Qiao Xi gruñó fríamente.
El repentino ruido despertó a la familia Yao. La señora Yao luchó por levantar su cabeza y la miró furiosamente. Apretó los dientes y gritó:
—¡Qiao Xi!
—¡Gu Zheng es un demonio! ¡Tú también eres un demonio! Ya hemos sido heridos por ti. ¿Qué más quieres? ¡Solo mátanos! Jajaja...
La expresión de Qiao Xi era indiferente. —¿Yao Mengqing está muerta?

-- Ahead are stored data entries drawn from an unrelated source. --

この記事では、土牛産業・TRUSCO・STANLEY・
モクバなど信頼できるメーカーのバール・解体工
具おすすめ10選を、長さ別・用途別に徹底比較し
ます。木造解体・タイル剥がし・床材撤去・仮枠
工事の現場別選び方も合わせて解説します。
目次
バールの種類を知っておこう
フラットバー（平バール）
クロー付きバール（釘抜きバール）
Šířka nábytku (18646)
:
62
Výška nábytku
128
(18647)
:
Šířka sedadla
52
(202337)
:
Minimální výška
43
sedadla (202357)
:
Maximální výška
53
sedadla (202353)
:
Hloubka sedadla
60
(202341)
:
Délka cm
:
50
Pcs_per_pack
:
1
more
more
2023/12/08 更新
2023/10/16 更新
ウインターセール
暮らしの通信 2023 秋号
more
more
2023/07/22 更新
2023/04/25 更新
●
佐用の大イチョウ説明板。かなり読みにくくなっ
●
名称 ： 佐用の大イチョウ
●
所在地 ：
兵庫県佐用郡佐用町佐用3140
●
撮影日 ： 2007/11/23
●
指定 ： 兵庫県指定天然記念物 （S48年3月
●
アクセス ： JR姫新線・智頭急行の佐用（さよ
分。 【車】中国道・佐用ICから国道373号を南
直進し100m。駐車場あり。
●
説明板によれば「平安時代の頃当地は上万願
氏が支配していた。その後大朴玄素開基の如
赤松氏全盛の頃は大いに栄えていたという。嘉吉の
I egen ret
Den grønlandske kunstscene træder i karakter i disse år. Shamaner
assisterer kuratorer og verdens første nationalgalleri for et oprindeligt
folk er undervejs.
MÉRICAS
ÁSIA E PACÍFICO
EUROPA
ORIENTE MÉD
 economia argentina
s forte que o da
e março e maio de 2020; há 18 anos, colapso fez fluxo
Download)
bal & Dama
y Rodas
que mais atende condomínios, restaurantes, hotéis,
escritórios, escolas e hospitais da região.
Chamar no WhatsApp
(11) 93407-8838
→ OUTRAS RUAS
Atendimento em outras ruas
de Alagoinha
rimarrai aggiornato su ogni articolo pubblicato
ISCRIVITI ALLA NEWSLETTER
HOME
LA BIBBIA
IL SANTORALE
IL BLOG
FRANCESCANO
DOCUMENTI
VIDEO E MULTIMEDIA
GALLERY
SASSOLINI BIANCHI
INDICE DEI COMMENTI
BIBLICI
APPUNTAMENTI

—¡Todavía tienes la desfachatez de preguntar por ella? —La señora Yao se burló, sus ojos llenos de resentimiento. Luego, rió como una loca—. Jajaja... ¡Parece que no sabes en absoluto lo que Gu Zheng ha hecho! ¡Definitivamente no se atrevería a decírtelo!
—¡Eso es cierto! ¡No se atrevería! Me temo que siempre lo has pensado como un hombre gentil y amoroso, pero en realidad, ¡es un demonio vicioso, cruel y despiadado! —En cuanto terminó de hablar, Yao Mengqing luchó por levantarse del suelo. La sangre en su boca ya se había secado, y su rostro estaba pálido. Parecía un demonio que había salido del infierno.